TASK DIRECTIONS: Each line of the entries below that holds "agent" is needed, copied in full.

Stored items
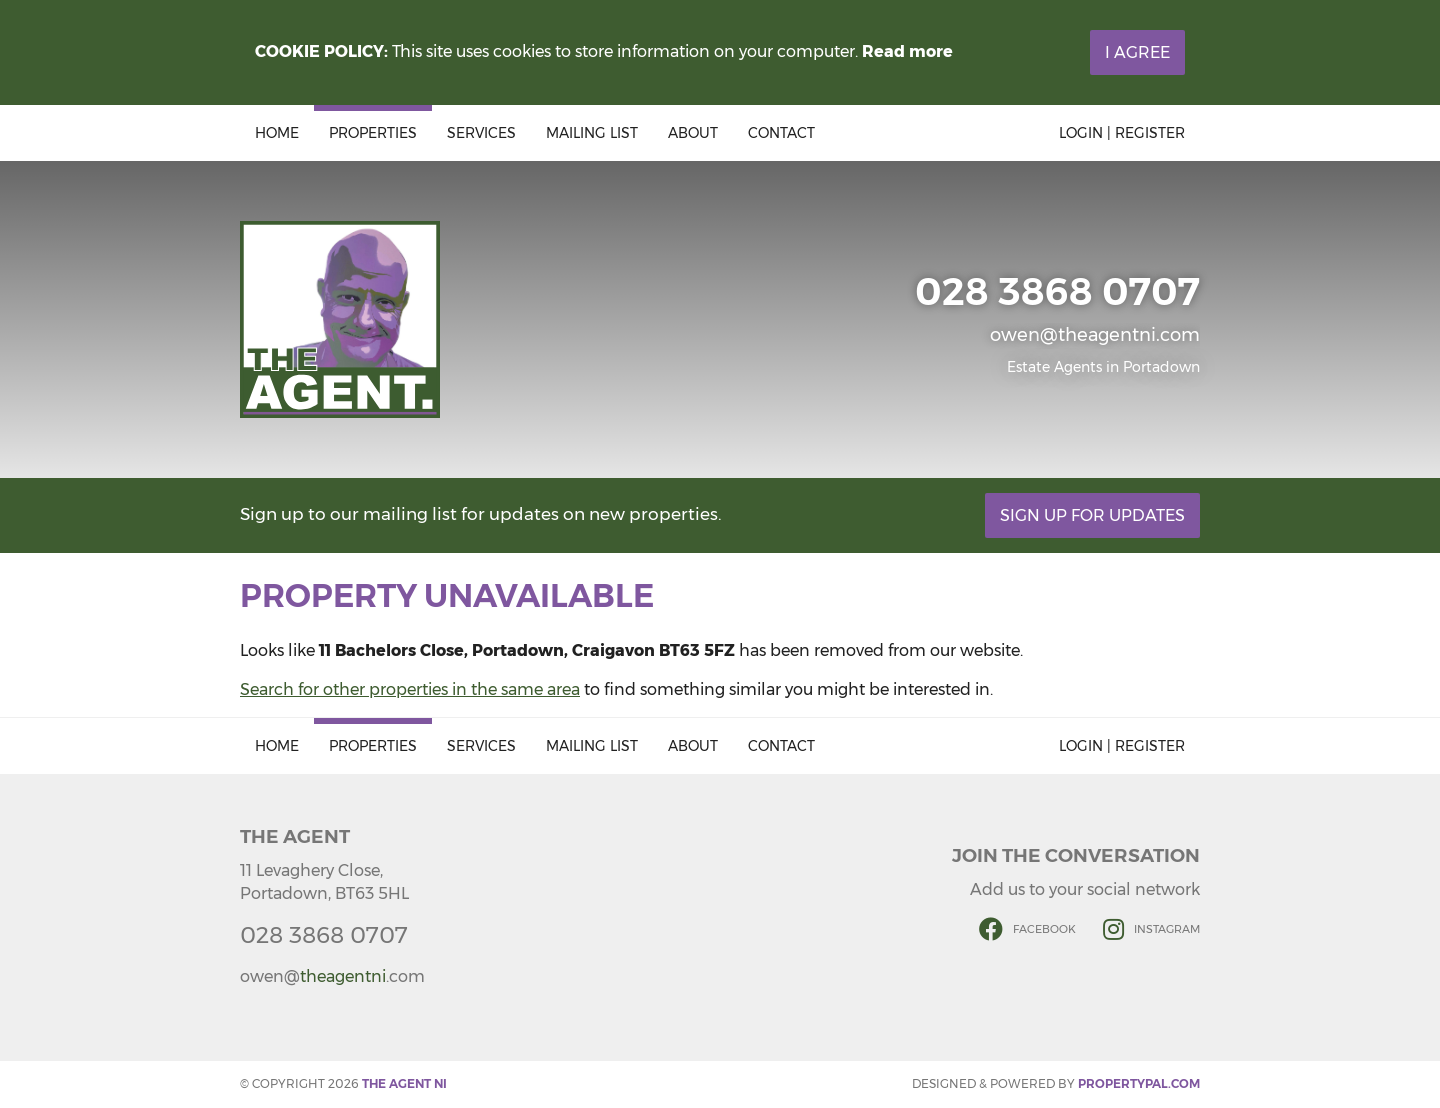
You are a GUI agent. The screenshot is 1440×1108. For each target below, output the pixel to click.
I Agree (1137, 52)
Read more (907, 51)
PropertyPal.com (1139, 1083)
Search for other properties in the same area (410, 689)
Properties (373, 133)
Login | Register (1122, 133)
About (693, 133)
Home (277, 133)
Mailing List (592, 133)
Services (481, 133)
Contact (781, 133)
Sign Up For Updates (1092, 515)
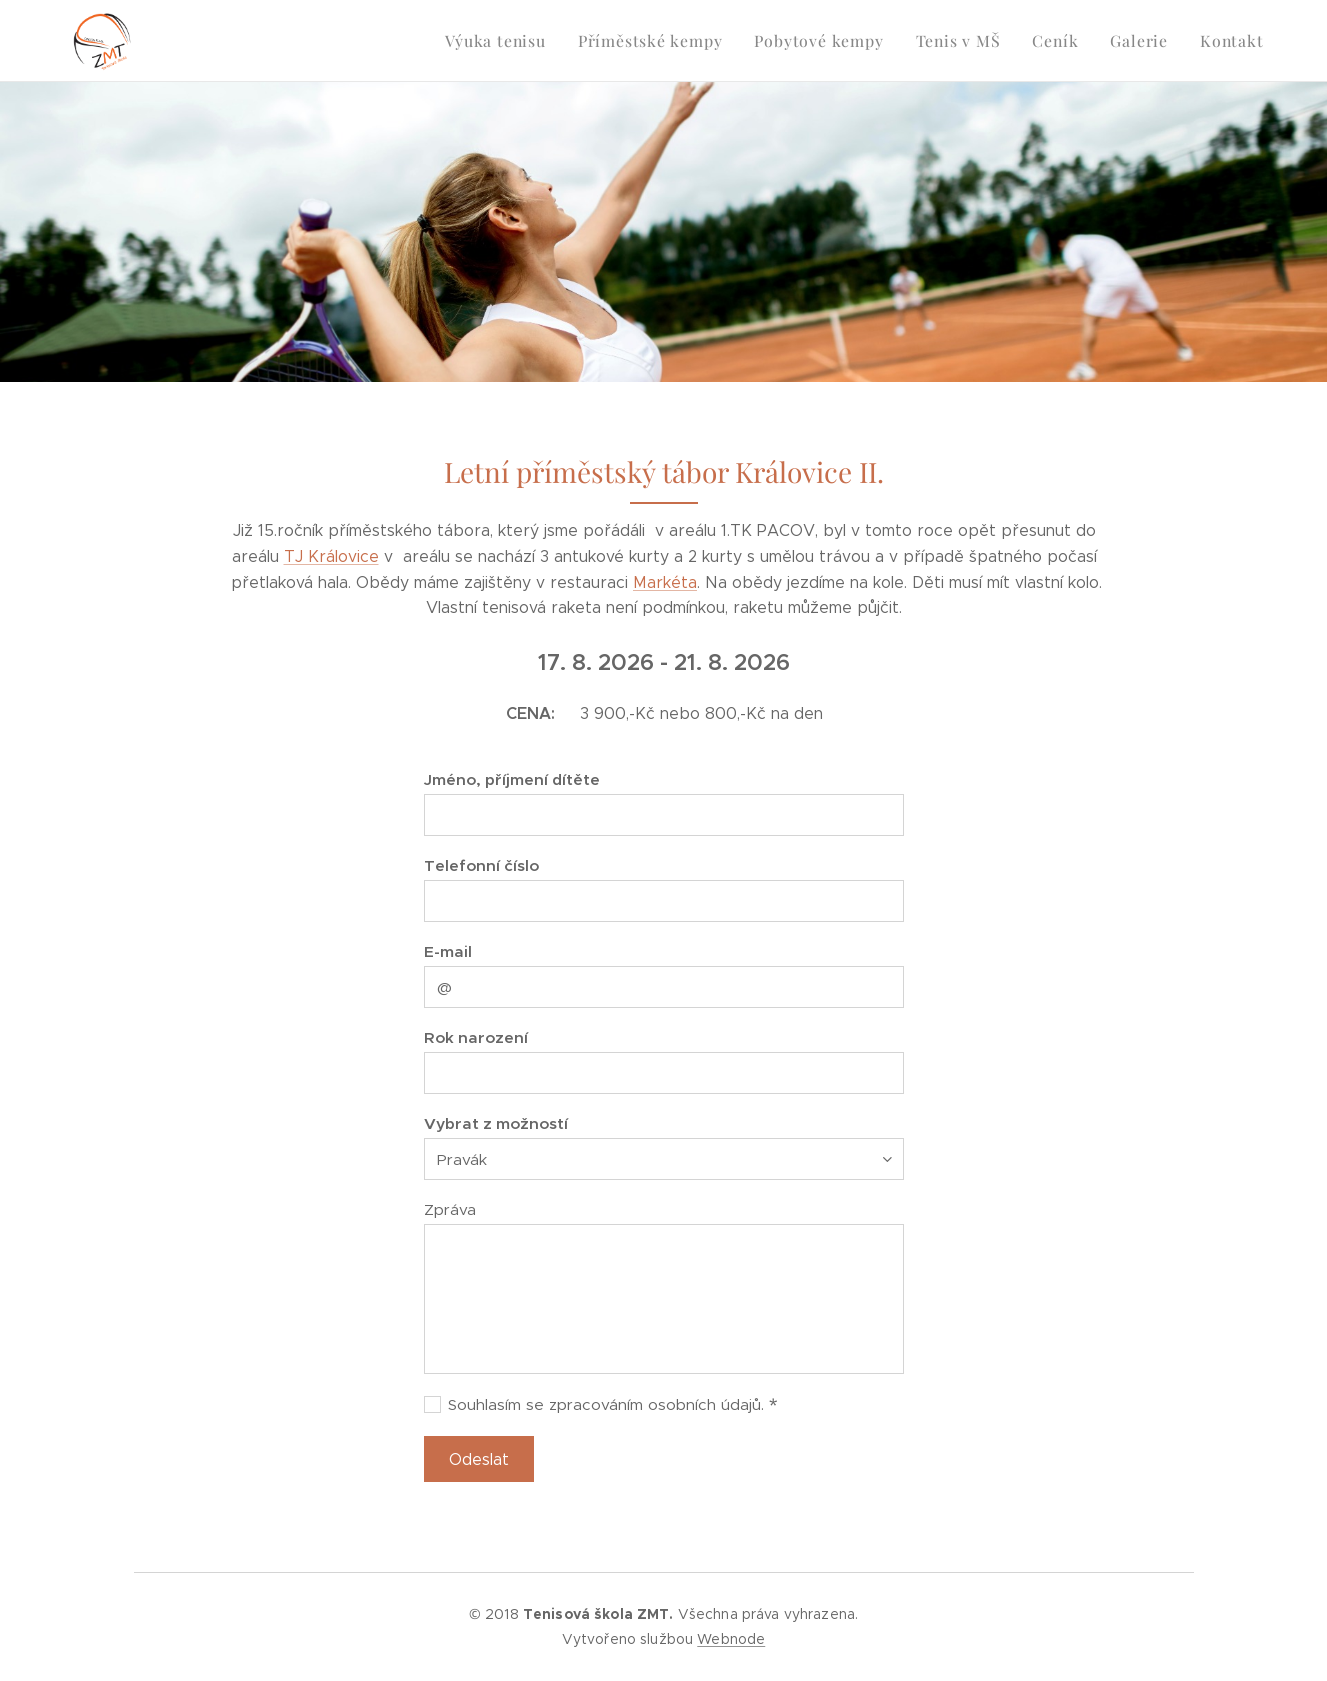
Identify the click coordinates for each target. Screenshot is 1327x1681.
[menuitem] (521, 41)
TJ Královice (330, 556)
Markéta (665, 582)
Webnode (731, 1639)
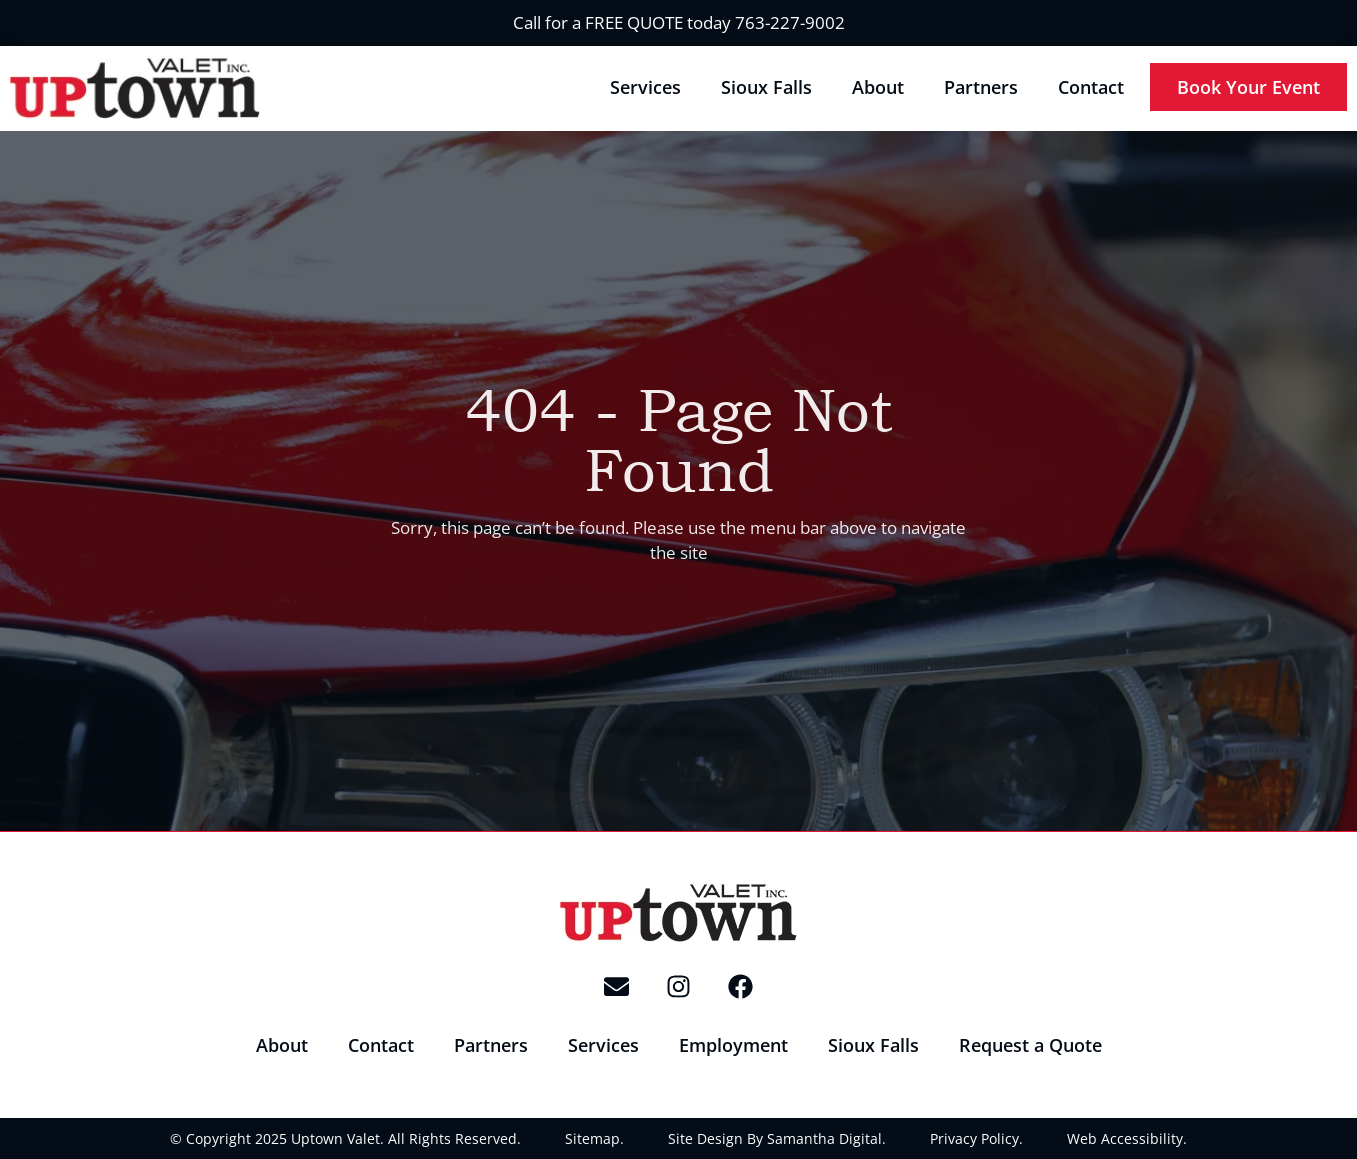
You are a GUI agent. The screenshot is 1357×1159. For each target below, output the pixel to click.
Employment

RESULT:
You are a GUI agent. The screenshot is 1440×1108. For each target below, output the pixel to click.
You are a GUI agent. The screenshot is 1357×1159. For each target below, output the pixel to click.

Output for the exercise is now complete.